Thankfully, the Supremes decided on June 24, 2013 that they will address two of the many questions left unanswered by Stern. (This is separate of course from the question of who would have ever thought we’d be talking about Anna Nicole Smith and Supreme Court precedent in the same sentence.)
Specifically, the Supreme Court will hear an appeal from the Ninth Circuit Court of Appeals (the same Court that brought the Stern issue to the Supremes in the first place) to address whether a bankruptcy court has authority to (i) submit proposed findings of fact and conclusions of law to the district court in “core” matters; and (ii) enter a final order based upon the parties’ express or implied consent. The Ninth Circuit Court of Appeals ruled in the affirmative on both of these issues.
There is no question that bankruptcy courts have authority, expressly granted by statute, to submit proposed findings of fact and conclusions of law to the district court for review in “non-core” matters. However, the same express statutory authority does not exist for “core” matters.
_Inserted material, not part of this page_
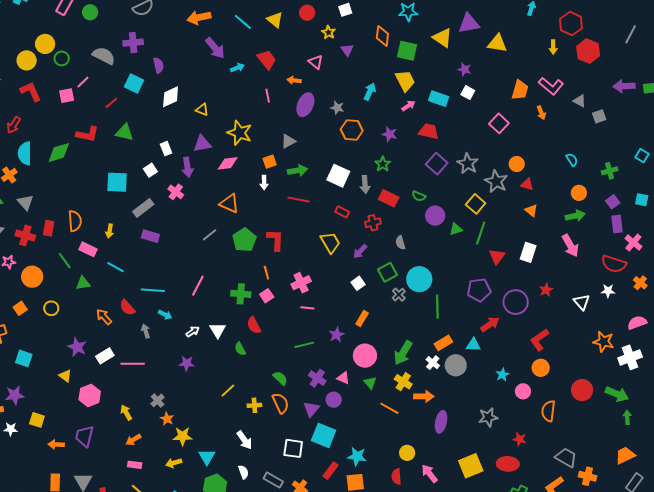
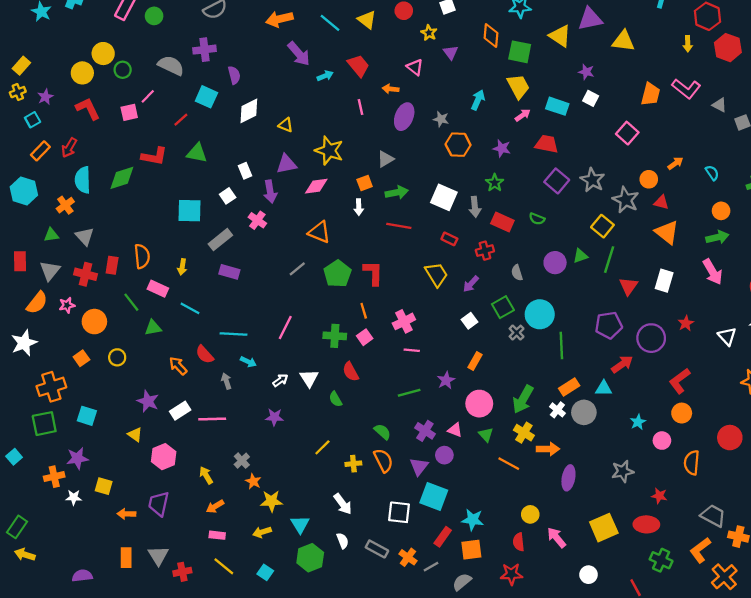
orange arrow: (541, 113) -> (675, 163), moved, turned -104
orange triangle: (531, 210) -> (667, 232), size x1.6
purple circle: (435, 216) -> (555, 263), moved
This is understandably so because there is statutory authority allowing bankruptcy courts to enter final orders in “core matters”. At least that is what we all thought until Stern came along and told us that the statutory “core” designation does not equate to constitutional authority to enter final orders. The Supremes will now close the statutory gap and address whether a bankruptcy court has authority to issue proposed orders to the district court in “core” matters. The Supreme Court will likely conclude that bankruptcy courts can issue proposed orders in “core” matters if the Court agrees with the Ninth Circuit’s interpretation of Stern and Chief Justice Roberts’ comment that the issue in Stern was “a ‘narrow’ one”, the resolution of which should not meaningfully change the division of labor between bankruptcy courts and district courts.
The other issue the Supremes will address, whether the parties can consent to the entry of a final order, could considerably narrow the impact of Stern. The bankruptcy rules already require parties to indicate whether they consent to the entry of final orders in “non-core” matters, and several jurisdictions are proposing to implement local rules that would require the same in “core” matters. Therefore, if the Supreme Court finds that consent works, then parties’ ability to challenge a bankruptcy court’s authority would significantly diminish, thereby reducing the amount of litigation that has been created by Stern. Another related issue to be addressed by the Court is whether consent can be implied by a party’s actions (or inactions). Although a ruling on this issue may not significantly reduce bankruptcy litigation (because parties may still argue about whether their action or inaction in fact resulted in implied consent), it will at least resolve another one of the many questions remaining after Stern.
 The Ninth Circuit case is Exec. Benefits Ins. Agency v. Arkison (In re Bellingham Ins. Agency, Inc.), 702 F.3d 553 (9th Cir. 2012).